Phase diagram showing the number of minima in the potential for various values of the relative intensity $p$ and separation $D$; circles correspond to one minimum, vertical lines correspond to two minima, and crosses correspond to more than two minima. The forms of the potential at different points in the $p$-$D$ plane marked by $A\cdots L$ are shown in the bottom panels. In the top panel $D$ is plotted in units of $\lambda$.

Figure 2

(a) The experimental setup. A 1064 nm laser beam is used to form optical traps. The incident wave front is phase modulated using an SLM to form multiple traps.
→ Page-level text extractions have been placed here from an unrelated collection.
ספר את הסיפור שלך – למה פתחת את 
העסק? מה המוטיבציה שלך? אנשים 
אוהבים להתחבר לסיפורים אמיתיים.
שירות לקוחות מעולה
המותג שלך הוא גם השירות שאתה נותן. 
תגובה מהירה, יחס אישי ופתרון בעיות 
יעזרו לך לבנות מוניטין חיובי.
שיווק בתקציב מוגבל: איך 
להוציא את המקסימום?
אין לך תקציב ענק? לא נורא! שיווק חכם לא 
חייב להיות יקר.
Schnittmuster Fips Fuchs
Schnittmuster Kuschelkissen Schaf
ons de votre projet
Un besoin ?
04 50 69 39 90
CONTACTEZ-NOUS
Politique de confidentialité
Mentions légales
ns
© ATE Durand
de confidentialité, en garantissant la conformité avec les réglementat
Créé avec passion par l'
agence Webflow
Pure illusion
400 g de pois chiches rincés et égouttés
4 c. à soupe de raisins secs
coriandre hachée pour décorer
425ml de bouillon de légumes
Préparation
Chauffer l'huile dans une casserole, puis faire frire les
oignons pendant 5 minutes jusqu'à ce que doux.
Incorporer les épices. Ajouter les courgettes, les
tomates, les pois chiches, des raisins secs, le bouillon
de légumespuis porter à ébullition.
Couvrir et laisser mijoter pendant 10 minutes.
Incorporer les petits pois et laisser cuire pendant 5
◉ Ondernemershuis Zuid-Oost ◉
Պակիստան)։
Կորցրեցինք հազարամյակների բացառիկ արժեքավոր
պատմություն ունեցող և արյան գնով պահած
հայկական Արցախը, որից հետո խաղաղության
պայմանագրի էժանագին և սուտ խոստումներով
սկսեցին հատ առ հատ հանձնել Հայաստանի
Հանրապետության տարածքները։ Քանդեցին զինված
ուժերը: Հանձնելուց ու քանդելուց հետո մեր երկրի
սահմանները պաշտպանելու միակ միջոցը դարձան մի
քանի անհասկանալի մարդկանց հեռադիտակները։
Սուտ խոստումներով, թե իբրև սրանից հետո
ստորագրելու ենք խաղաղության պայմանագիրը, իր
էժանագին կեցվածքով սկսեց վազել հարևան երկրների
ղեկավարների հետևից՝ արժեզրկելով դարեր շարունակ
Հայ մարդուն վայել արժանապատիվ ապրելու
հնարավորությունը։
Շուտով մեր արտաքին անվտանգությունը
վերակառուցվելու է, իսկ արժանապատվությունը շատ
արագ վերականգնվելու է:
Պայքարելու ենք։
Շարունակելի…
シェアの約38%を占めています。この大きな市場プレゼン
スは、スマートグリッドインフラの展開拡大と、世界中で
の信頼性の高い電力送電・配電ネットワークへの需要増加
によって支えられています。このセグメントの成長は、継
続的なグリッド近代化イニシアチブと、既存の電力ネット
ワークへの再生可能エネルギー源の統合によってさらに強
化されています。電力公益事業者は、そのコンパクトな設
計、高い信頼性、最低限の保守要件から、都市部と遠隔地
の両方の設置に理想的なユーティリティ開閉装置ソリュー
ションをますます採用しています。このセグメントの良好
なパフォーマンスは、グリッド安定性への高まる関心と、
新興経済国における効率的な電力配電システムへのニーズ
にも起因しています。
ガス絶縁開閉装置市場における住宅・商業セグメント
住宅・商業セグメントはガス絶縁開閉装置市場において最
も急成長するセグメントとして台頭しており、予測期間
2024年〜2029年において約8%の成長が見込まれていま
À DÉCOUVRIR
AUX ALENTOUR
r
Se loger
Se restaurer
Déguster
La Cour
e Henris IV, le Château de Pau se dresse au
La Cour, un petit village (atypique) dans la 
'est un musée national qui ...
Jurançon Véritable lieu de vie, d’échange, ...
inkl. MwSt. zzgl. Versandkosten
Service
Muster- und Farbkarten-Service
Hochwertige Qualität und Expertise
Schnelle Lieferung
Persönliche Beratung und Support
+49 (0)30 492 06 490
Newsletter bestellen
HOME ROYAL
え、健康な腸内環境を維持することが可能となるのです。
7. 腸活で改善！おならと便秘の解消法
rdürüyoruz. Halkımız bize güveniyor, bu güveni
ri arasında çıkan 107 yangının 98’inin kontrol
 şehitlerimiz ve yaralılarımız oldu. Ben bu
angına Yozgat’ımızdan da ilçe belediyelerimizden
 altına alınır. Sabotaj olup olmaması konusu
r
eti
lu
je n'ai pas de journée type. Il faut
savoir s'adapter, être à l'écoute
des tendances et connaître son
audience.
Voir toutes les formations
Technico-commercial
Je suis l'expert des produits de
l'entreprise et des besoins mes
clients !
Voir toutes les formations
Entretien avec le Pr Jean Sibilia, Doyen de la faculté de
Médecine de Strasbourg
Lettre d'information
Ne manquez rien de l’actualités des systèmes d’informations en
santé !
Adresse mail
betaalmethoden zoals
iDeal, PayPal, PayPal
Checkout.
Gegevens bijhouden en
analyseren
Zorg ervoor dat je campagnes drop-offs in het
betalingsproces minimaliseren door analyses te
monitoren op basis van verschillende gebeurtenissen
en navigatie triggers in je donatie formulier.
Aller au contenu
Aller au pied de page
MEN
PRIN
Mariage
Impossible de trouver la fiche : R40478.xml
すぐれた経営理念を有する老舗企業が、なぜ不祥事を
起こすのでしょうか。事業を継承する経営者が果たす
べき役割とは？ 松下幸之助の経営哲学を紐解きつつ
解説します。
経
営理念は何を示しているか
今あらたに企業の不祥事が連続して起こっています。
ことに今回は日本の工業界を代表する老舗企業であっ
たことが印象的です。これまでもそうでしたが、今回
The sample consists of 5 $\mu$m silica microspheres in an aqueous environment. (b) and (c) Holograms generated using the Gerchberg-Saxton algorithm to create single optical traps. (d) Hologram obtained by combining (b) and (c) at a pixel fraction, $p=0.5$, using the random masking algorithm. The holograms are grayscale images (false color in the online version has been used for clarity). (e), (f), and (g) The corresponding simulated intensity profiles obtained by taking the Fourier transform of unit amplitude complex numbers corresponding to the phase in the holograms.

Figure 3

Motion of the particle as the relative intensity between the two traps is changed for separations $D\lambda$$=$ 1.5, 3.6, and 5 $\mu$m is shown in (a), (b) and (c), respectively. The onward run is shown as squares (black), while the return run is shown by circles (gray). (d)–(f) The corresponding bottom panels are the curves obtained from numerical calculations for identical parameters. The inset in (a) shows the position as a function of time as $p$ is changed from 0.62 to 0.63. The corresponding change in position is 40 nm.

Figure 4

The force-displacement curve for optical tweezers obtained from $x$ vs $p$ curves shown in Fig. 3 using the method described in the text is shown by circles connected with straight line segments. The scatterplot in the inset shows the power spectrum of fluctuation in position in the configuration $p=0$. The solid line is a Lorentzian fit to the data, giving a corner frequency of 12 Hz. Using this, we calculate the small displacement limit (dotted line) of optical trap stiffness, which has been used to provide the physical scale to the experimentally obtained force-displacement curve. The curve obtained from numerical calculations employing scattering theory is shown as a solid line.

Figure 5

(a) Hysteresis loops done at three different time rates. The solid, dashed, dash-dotted lines correspond to 0.5, 5, and 50 mHz, respectively. The width of the hysteresis loop $\delta p$ increases with increasing rate, as shown in the inset, implying a finite role of temperature. (b) The trap stiffness $k_{\mathrm{opt}}$ obtained from thermal fluctuations in position as a function of $p$ for $D\lambda$$=$ 5 $\mu$m. Only the return part of the cycle is shown.

Figure 6

(a) Time series of the position in the presence of an oscillatory perturbation at 1 Hz in the configuration $D\lambda =4$ $\mu$m and $p=0.50$. (b) The spatial distribution of the residence time obtained from the data shown in (a) normalized with the total time of measurement. The bottom panel shows similarly obtained distributions of the residence time for $p=0.43,0.46,0.50,0.53,0.59$, respectively. The dumbbell shaped distribution in any one potential minimum is a consequence of the fact that in a sinusoidal oscillation a particle spends more time towards the extreme than in the center.